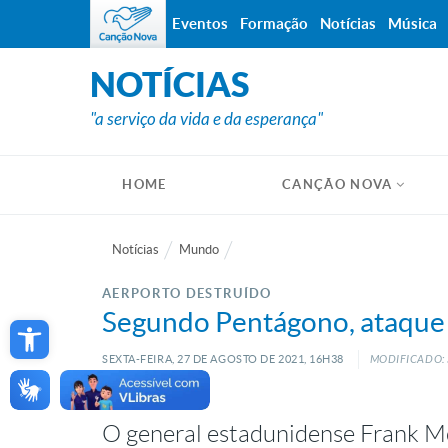
Eventos
Formação
Notícias
Música
NOTÍCIAS
"a serviço da vida e da esperança"
HOME
CANÇÃO NOVA
Notícias
Mundo
AERPORTO DESTRUÍDO
Open toolbar
Segundo Pentágono, ataque e
SEXTA-FEIRA, 27
DE
AGOSTO
DE
2021, 16H38
MODIFICADO: 
O general estadunidense Frank Mc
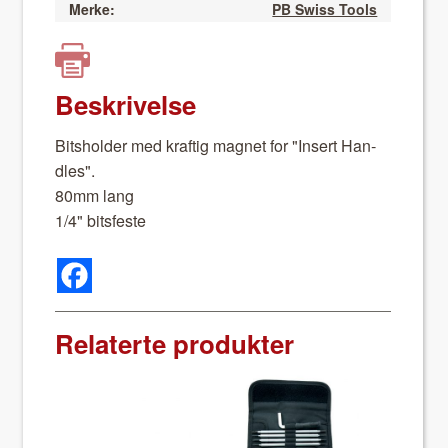
Merke:
PB Swiss Tools
Beskrivelse
Bit­sh­old­er med kraftig mag­net for "Insert Han­
dles".
80mm lang
1/4" bits­feste
Relaterte produkter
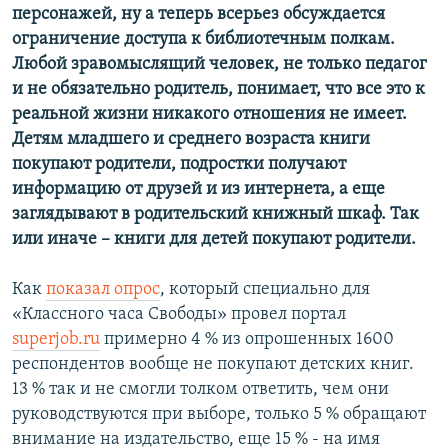
персонажей, ну а теперь всерьез обсуждается
ограничение доступа к библиотечным полкам.
Любой зравомыслящий человек, не только педагог
и не обязательно родитель, понимает, что все это к
реальной жизни никакого отношения не имеет.
Детям младшего и среднего возраста книги
покупают родители, подростки получают
информацию от друзей и из интернета, а еще
заглядывают в родительский книжный шкаф. Так
или иначе – книги для детей покупают родители.
Как
показал опрос
, который специально для
«Классного часа Свободы» провел портал
superjob.ru
примерно 4 % из опрошенных 1600
респондентов вообще не покупают детских книг.
13 % так и не смогли толком ответить, чем они
руководствуются при выборе, только 5 % обращают
внимание на издательство, еще 15 % - на имя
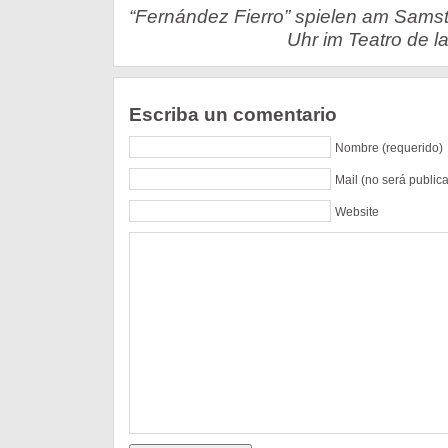
“Fernández Fierro” spielen am Samst
Uhr im Teatro de la
Escriba un comentario
Nombre (requerido)
Mail (no será public
Website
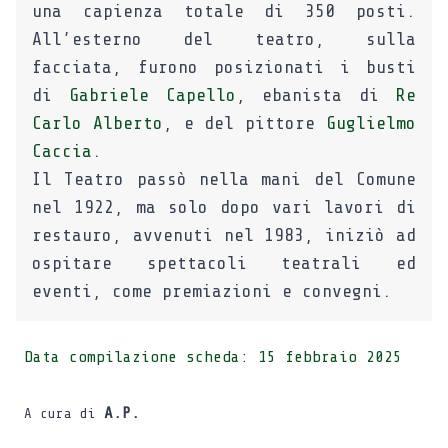
una capienza totale di 350 posti.
All’esterno del teatro, sulla
facciata, furono posizionati i busti
di
Gabriele Capello
, ebanista di
Re
Carlo Alberto
, e del pittore
Guglielmo
Caccia
.
Il Teatro passò nella mani del Comune
nel 1922, ma solo dopo vari lavori di
restauro, avvenuti nel 1983, iniziò ad
ospitare spettacoli teatrali ed
eventi, come premiazioni e convegni.
Data compilazione scheda:
15 febbraio 2025
A.P.
A cura di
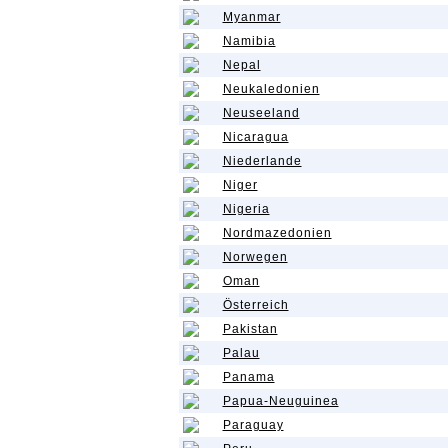
Myanmar
Namibia
Nepal
Neukaledonien
Neuseeland
Nicaragua
Niederlande
Niger
Nigeria
Nordmazedonien
Norwegen
Oman
Österreich
Pakistan
Palau
Panama
Papua-Neuguinea
Paraguay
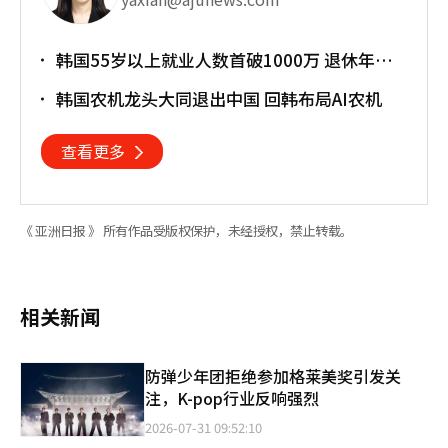
韩国55岁以上就业人数首破1000万 退休年龄
提前催生"银发就业潮"
韩国农机龙头大同退出中国 回韩布局AI农机
查看更多
《 亚洲日报 》 所有作品受版权保护，未经授权，禁止转载。
相关新闻
防弹少年团拒绝参加格莱美奖引发关
注，K-pop行业反响强烈
2026-07-31 09:52:10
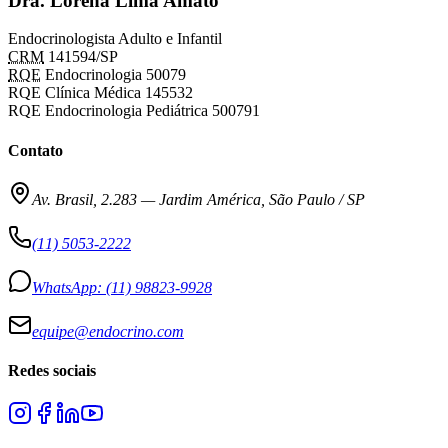
Dra. Lorena Lima Amato
Endocrinologista Adulto e Infantil
CRM
141594/SP
RQE
Endocrinologia 50079
RQE Clínica Médica 145532
RQE Endocrinologia Pediátrica 500791
Contato
Av. Brasil, 2.283
—
Jardim América, São Paulo / SP
(11) 5053-2222
WhatsApp:
(11) 98823-9928
equipe@endocrino.com
Redes sociais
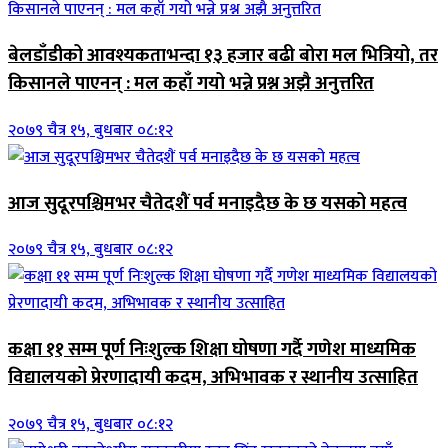
बेलडाँडीको आवश्यकताभन्दा १३ हजार बढी बोरा मल भित्रियो, तर
किसानले पाएनन् : मल कहाँ गयो भन्ने प्रश्न अझै अनुत्तरित
२०७९ चैत्र १५, बुधबार ०८:१२
आज सुदूरपश्चिमभर चैतेदशैं पर्व मनाइदैछ के छ यसको महत्व
२०७९ चैत्र १५, बुधबार ०८:१२
कक्षा ११ सम्म पूर्ण निःशुल्क शिक्षा घोषणा गर्दै गणेश माध्यमिक
विद्यालयको प्रेरणादायी कदम, अभिभावक र स्थानीय उत्साहित
२०७९ चैत्र १५, बुधबार ०८:१२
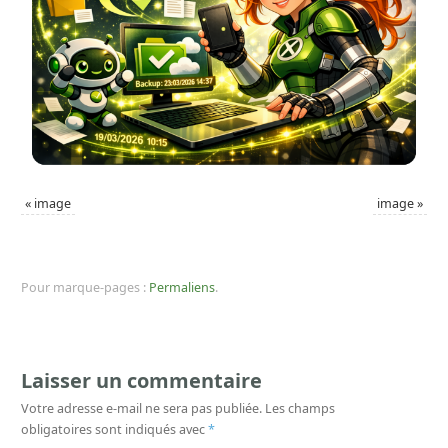
«
image
image
»
Pour marque-pages :
Permaliens
.
Laisser un commentaire
Votre adresse e-mail ne sera pas publiée.
Les champs
obligatoires sont indiqués avec
*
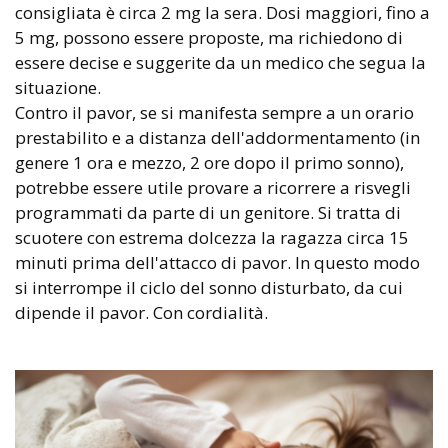
consigliata è circa 2 mg la sera. Dosi maggiori, fino a
5 mg, possono essere proposte, ma richiedono di
essere decise e suggerite da un medico che segua la
situazione.
Contro il pavor, se si manifesta sempre a un orario
prestabilito e a distanza dell'addormentamento (in
genere 1 ora e mezzo, 2 ore dopo il primo sonno),
potrebbe essere utile provare a ricorrere a risvegli
programmati da parte di un genitore. Si tratta di
scuotere con estrema dolcezza la ragazza circa 15
minuti prima dell'attacco di pavor. In questo modo
si interrompe il ciclo del sonno disturbato, da cui
dipende il pavor. Con cordialità.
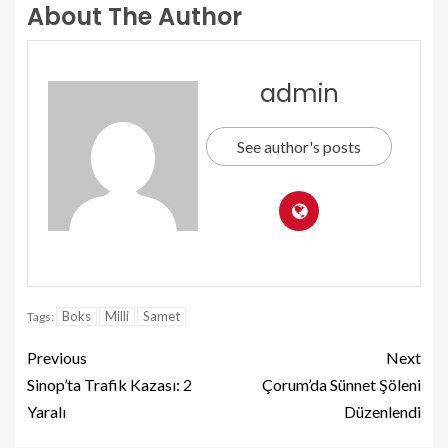
About The Author
admin
See author's posts
Boks
Milli
Samet
Tags:
Previous
Next
Sinop’ta Trafik Kazası: 2
Çorum’da Sünnet Şöleni
Yaralı
Düzenlendi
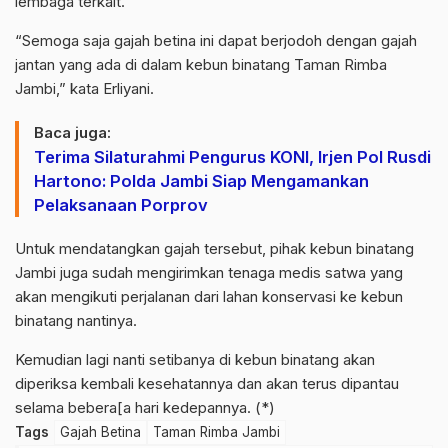
lembaga terkait.
“Semoga saja gajah betina ini dapat berjodoh dengan gajah
jantan yang ada di dalam kebun binatang Taman Rimba
Jambi,” kata Erliyani.
Baca juga:
Terima Silaturahmi Pengurus KONI, Irjen Pol Rusdi
Hartono: Polda Jambi Siap Mengamankan
Pelaksanaan Porprov
Untuk mendatangkan gajah tersebut, pihak kebun binatang
Jambi juga sudah mengirimkan tenaga medis satwa yang
akan mengikuti perjalanan dari lahan konservasi ke kebun
binatang nantinya.
Kemudian lagi nanti setibanya di kebun binatang akan
diperiksa kembali kesehatannya dan akan terus dipantau
selama bebera[a hari kedepannya. (*)
Tags
Gajah Betina
Taman Rimba Jambi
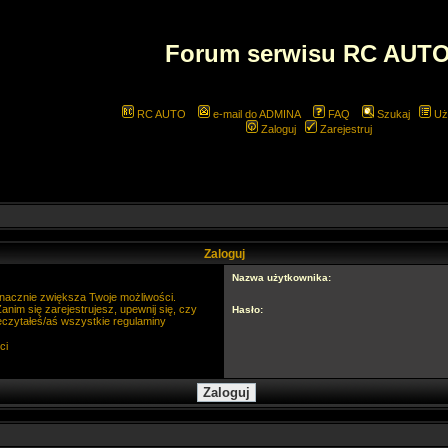
Forum serwisu RC AUT
RC AUTO
e-mail do ADMINA
FAQ
Szukaj
Uż
Zaloguj
Zarejestruj
Zaloguj
Nazwa użytkownika:
 znacznie zwiększa Twoje możliwości.
im się zarejestrujesz, upewnij się, czy
Hasło:
eczytałeś/aś wszystkie regulaminy
ci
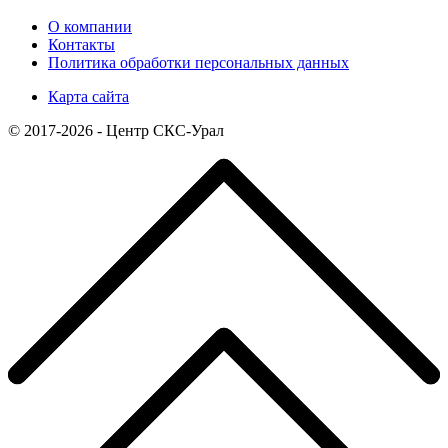
О компании
Контакты
Политика обработки персональных данных
Карта сайта
© 2017-2026 - Центр СКС-Урал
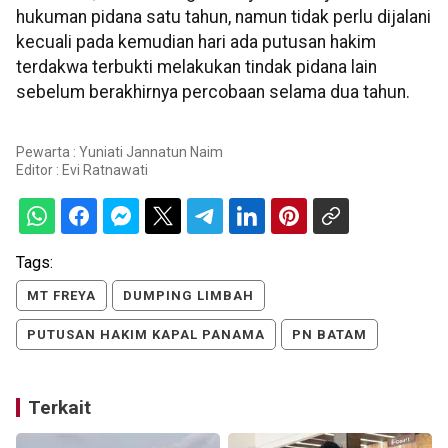
hukuman pidana satu tahun, namun tidak perlu dijalani
kecuali pada kemudian hari ada putusan hakim
terdakwa terbukti melakukan tindak pidana lain
sebelum berakhirnya percobaan selama dua tahun.
Pewarta : Yuniati Jannatun Naim
Editor :
Evi Ratnawati
Tags:
MT FREYA
DUMPING LIMBAH
PUTUSAN HAKIM KAPAL PANAMA
PN BATAM
Terkait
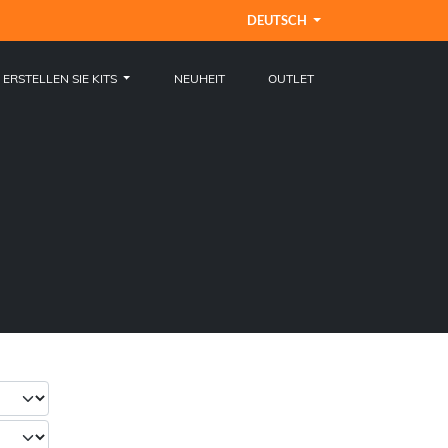
DEUTSCH
ERSTELLEN SIE KITS
NEUHEIT
OUTLET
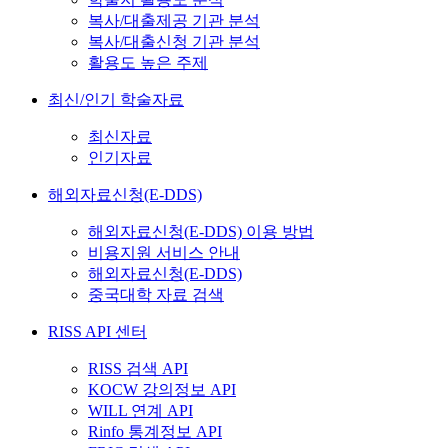
복사/대출제공 기관 분석
복사/대출신청 기관 분석
활용도 높은 주제
최신/인기 학술자료
최신자료
인기자료
해외자료신청(E-DDS)
해외자료신청(E-DDS) 이용 방법
비용지원 서비스 안내
해외자료신청(E-DDS)
중국대학 자료 검색
RISS API 센터
RISS 검색 API
KOCW 강의정보 API
WILL 연계 API
Rinfo 통계정보 API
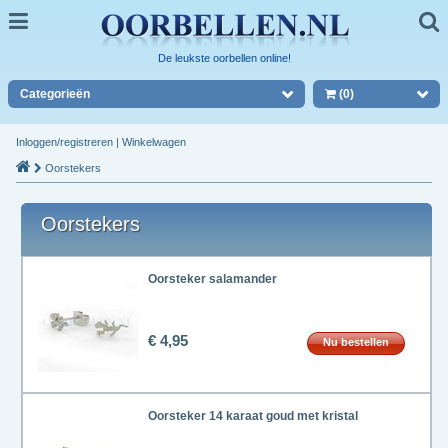
De leukste oorbellen online!
Categorieën
(0)
Inloggen/registreren
|
Winkelwagen
Oorstekers
Oorstekers
Oorsteker salamander
€ 4,95
Nu bestellen
Oorsteker 14 karaat goud met kristal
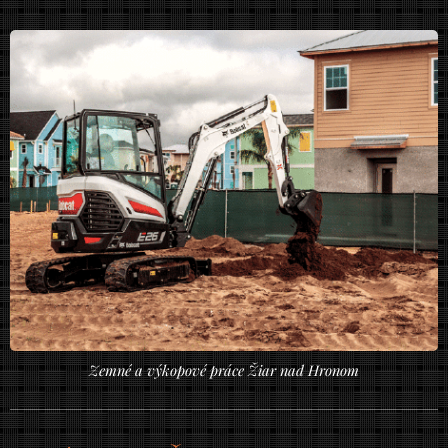
Zemné a výkopové práce Žiar nad Hronom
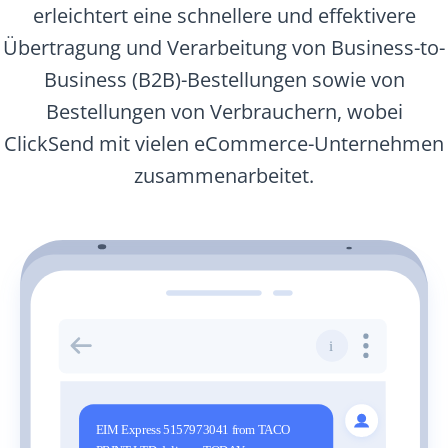
erleichtert eine schnellere und effektivere
Übertragung und Verarbeitung von Business-to-
Business (B2B)-Bestellungen sowie von
Bestellungen von Verbrauchern, wobei
ClickSend mit vielen eCommerce-Unternehmen
zusammenarbeitet.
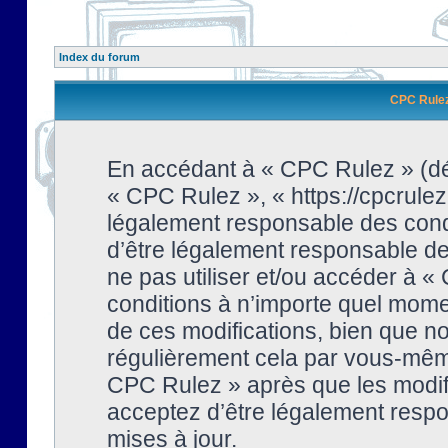
Index du forum
CPC Rulez 
En accédant à « CPC Rulez » (dési
« CPC Rulez », « https://cpcrulez
légalement responsable des condi
d’être légalement responsable de 
ne pas utiliser et/ou accéder à 
conditions à n’importe quel mome
de ces modifications, bien que no
régulièrement cela par vous-même
CPC Rulez » après que les modifi
acceptez d’être légalement respo
mises à jour.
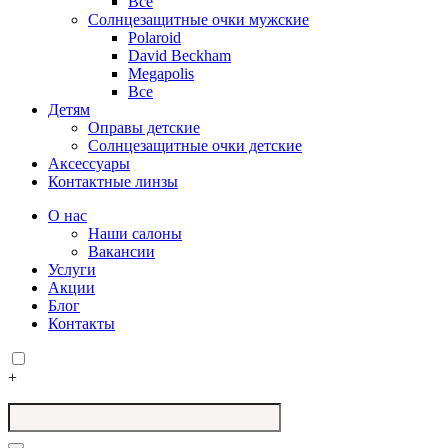
Все
Солнцезащитные очки мужские
Polaroid
David Beckham
Megapolis
Все
Детям
Оправы детские
Солнцезащитные очки детские
Аксессуары
Контактные линзы
О нас
Наши салоны
Вакансии
Услуги
Акции
Блог
Контакты
+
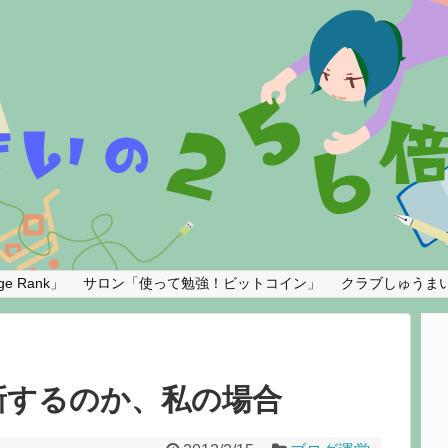
e Rank」
サロン「使って勉強！ビットコイン」
クラブしゅうま
新するのか、私の場合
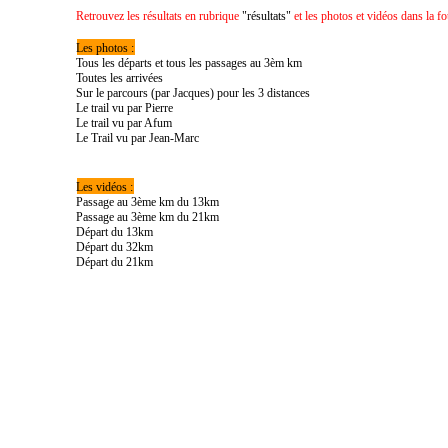
Retrouvez les résultats en rubrique
"résultats"
et les photos et vidéos dans la f
Les photos :
Tous les départs et tous les passages au 3èm km
Toutes les arrivées
Sur le parcours (par Jacques) pour les 3 distances
Le trail vu par Pierre
Le trail vu par Afum
Le Trail vu par Jean-Marc
Les vidéos :
Passage au 3ème km du 13km
Passage au 3ème km du 21km
Départ du 13km
Départ du 32km
Départ du 21km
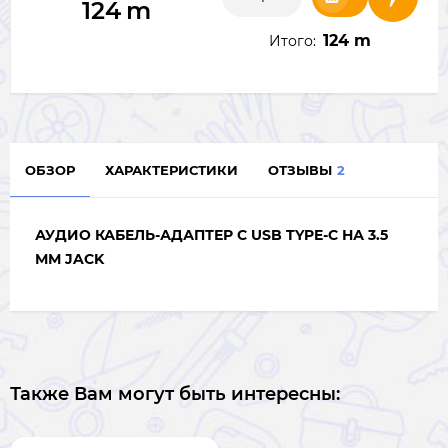
124
m
124 m
Итого:
ОБЗОР
ХАРАКТЕРИСТИКИ
ОТЗЫВЫ
2
АУДИО КАБЕЛЬ-АДАПТЕР С USB TYPE-C НА 3.5
ММ JACK
Также Вам могут быть интересны:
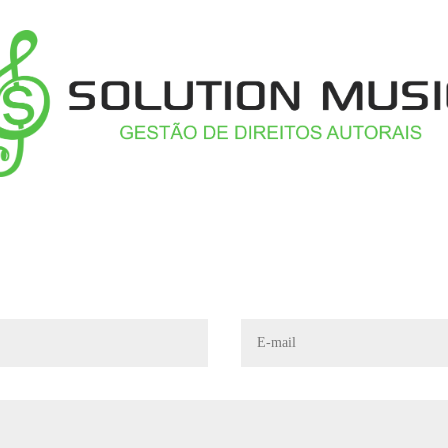
Solution Music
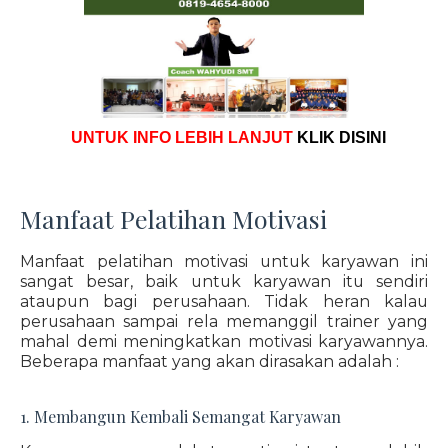
UNTUK INFO LEBIH LANJUT
KLIK DISINI
Manfaat Pelatihan Motivasi
Manfaat pelatihan motivasi untuk karyawan ini
sangat besar, baik untuk karyawan itu sendiri
ataupun bagi perusahaan. Tidak heran kalau
perusahaan sampai rela memanggil trainer yang
mahal demi meningkatkan motivasi karyawannya.
Beberapa manfaat yang akan dirasakan adalah :
1. Membangun Kembali Semangat Karyawan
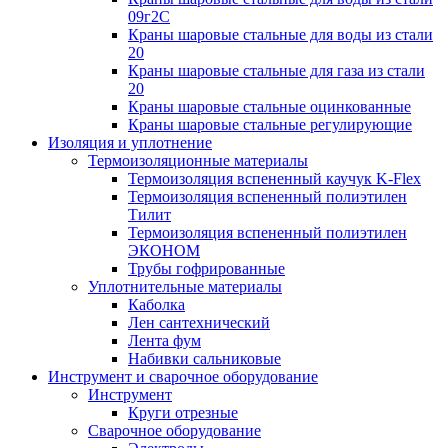
09г2С
Краны шаровые стальные для воды из стали
20
Краны шаровые стальные для газа из стали
20
Краны шаровые стальные оцинкованные
Краны шаровые стальные регулирующие
Изоляция и уплотнение
Термоизоляционные материалы
Термоизоляция вспененный каучук K-Flex
Термоизоляция вспененный полиэтилен
Тилит
Термоизоляция вспененный полиэтилен
ЭКОНОМ
Трубы гофрированные
Уплотнительные материалы
Каболка
Лен сантехнический
Лента фум
Набивки сальниковые
Инструмент и сварочное оборудование
Инструмент
Круги отрезные
Сварочное оборудование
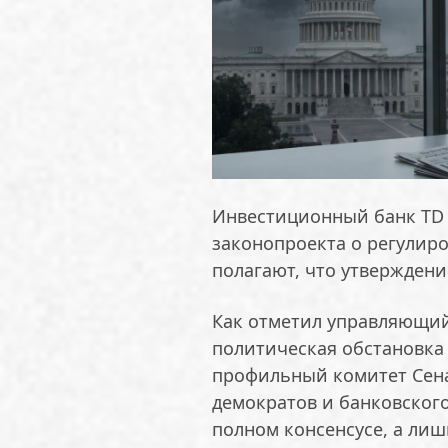
Инвестиционный банк TD 
законопроекта о регулиро
полагают, что утверждени
Как отметил управляющий
политическая обстановка
профильный комитет Сена
демократов и банковского
полном консенсусе, а ли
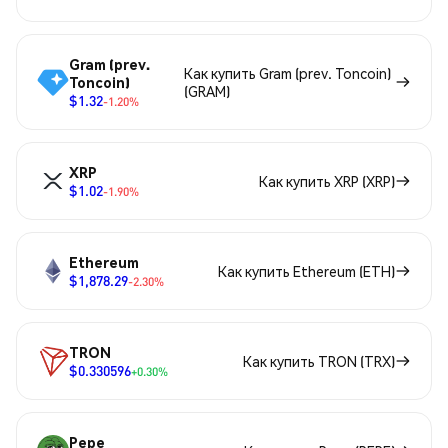
Gram (prev.
Как купить Gram (prev. Toncoin)
Toncoin)
(GRAM)
$1.32
-1.20%
XRP
Как купить XRP (XRP)
$1.02
-1.90%
Ethereum
Как купить Ethereum (ETH)
$1,878.29
-2.30%
TRON
Как купить TRON (TRX)
$0.330596
+0.30%
Pepe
----
## [WHAT YOU HAVE TO DO]
Within the material above, how many lines contain "купить"? Only the number should be given.

## [RESULT OF THIS TASK]
4